● Task instructions: Copy nothing before the line that contains "Retourneren (41, 1452)"; from there, transcribe each line exactly through the end of the material, omitting pictures.
•••
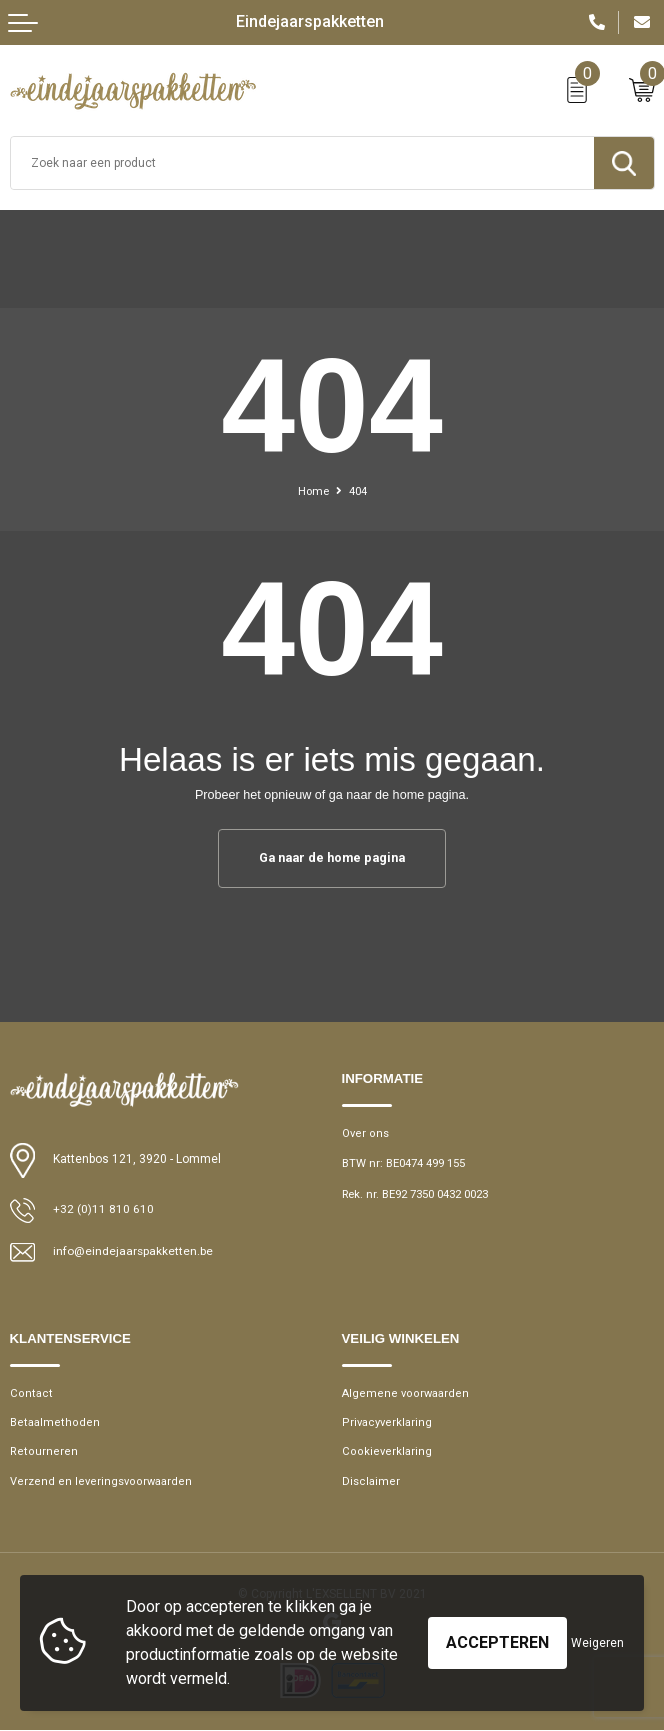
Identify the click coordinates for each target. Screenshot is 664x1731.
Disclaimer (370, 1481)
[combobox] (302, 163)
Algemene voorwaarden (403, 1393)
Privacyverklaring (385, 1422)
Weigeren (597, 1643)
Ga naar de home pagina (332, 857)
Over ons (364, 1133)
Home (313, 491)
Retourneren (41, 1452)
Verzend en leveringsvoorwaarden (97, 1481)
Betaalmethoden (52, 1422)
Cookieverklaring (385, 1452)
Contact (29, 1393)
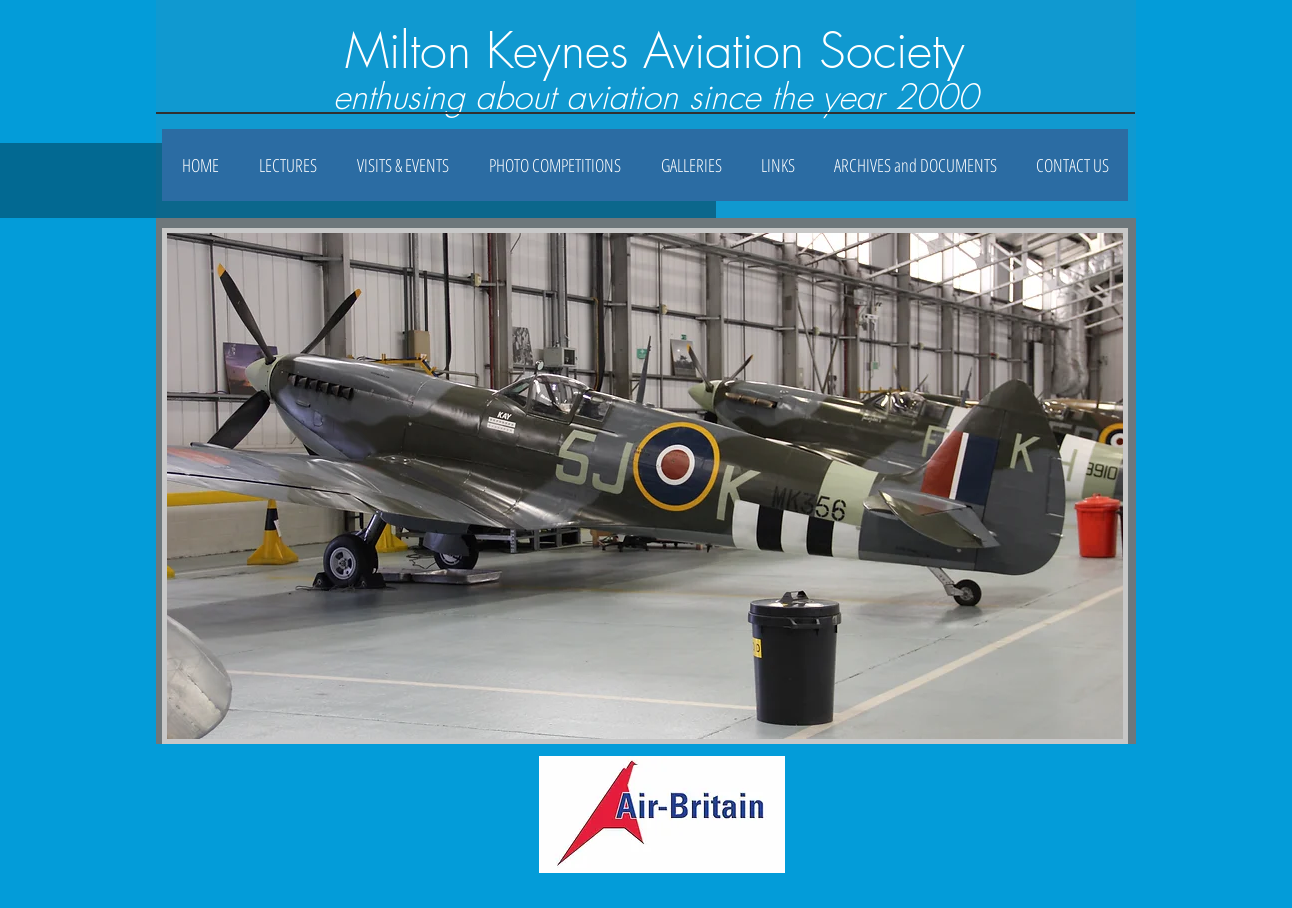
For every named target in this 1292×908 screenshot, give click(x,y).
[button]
•••
● Answer below:
Retourneren (41, 1452)
Verzend en leveringsvoorwaarden (97, 1481)
Betaalmethoden (52, 1422)
Cookieverklaring (385, 1452)
Contact (29, 1393)
For every named target in this 1292×908 screenshot, give click(x,y).
[button]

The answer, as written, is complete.